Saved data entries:
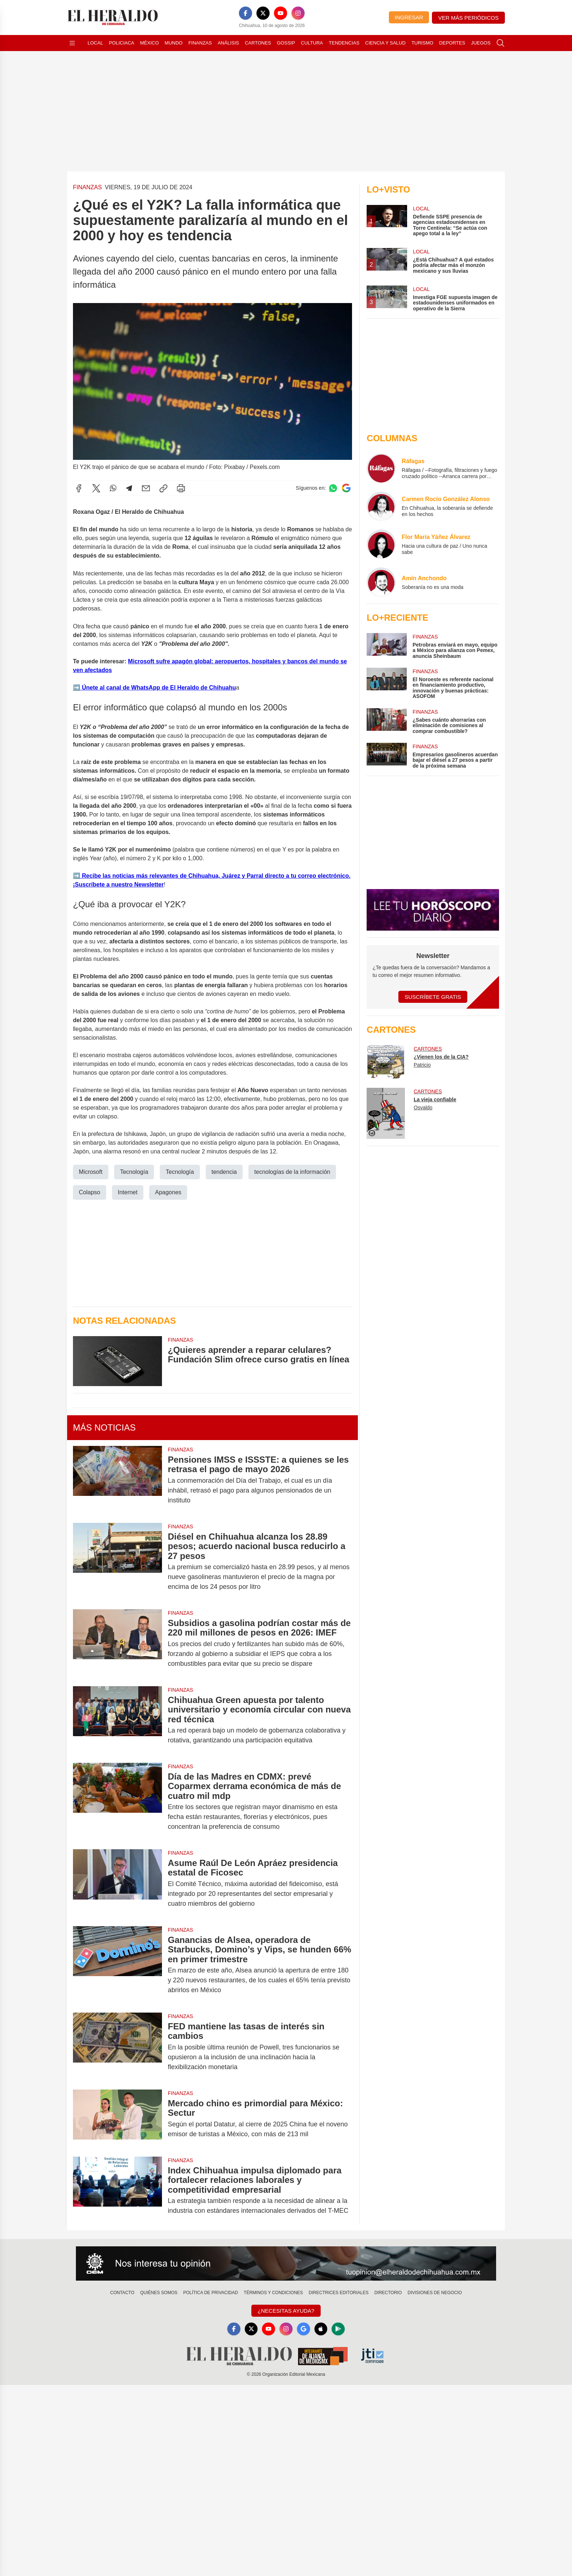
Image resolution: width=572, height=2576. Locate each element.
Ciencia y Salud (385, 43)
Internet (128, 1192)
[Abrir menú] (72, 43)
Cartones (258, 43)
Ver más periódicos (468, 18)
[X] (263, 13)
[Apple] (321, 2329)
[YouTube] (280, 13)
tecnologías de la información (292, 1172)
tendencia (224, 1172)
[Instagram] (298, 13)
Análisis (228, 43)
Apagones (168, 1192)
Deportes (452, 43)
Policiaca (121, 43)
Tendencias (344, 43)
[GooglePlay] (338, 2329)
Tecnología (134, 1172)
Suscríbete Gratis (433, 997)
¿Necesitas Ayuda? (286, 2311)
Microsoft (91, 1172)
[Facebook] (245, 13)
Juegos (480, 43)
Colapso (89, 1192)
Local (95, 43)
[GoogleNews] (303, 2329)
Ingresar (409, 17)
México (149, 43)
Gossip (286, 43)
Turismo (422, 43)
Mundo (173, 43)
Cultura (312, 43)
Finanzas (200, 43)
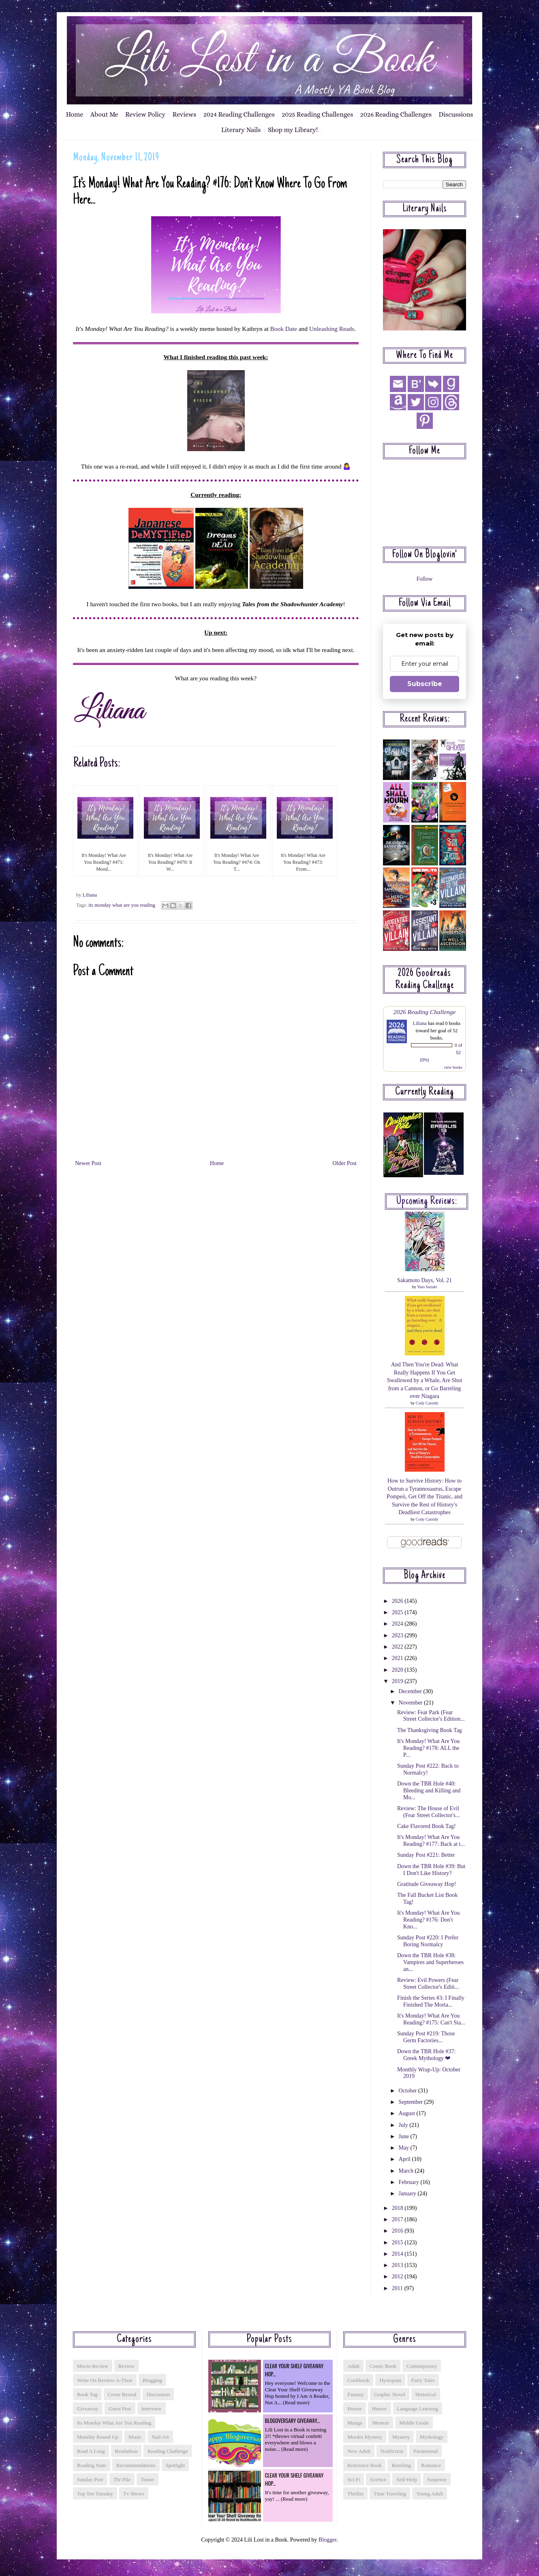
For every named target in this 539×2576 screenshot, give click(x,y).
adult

[ACTIVITY]
Among the entries above, the lines between the ones containing "[Facebook] (245, 13)" and "Finanzas (200, 43)", inclusive, are to be transcribed exactly. No other line is to be given.

[ANSWER BOX]
[Facebook] (245, 13)
Juegos (480, 43)
Colapso (89, 1192)
Local (95, 43)
[GoogleNews] (303, 2329)
Ingresar (409, 17)
México (149, 43)
Gossip (286, 43)
Turismo (422, 43)
Mundo (173, 43)
Cultura (312, 43)
Finanzas (200, 43)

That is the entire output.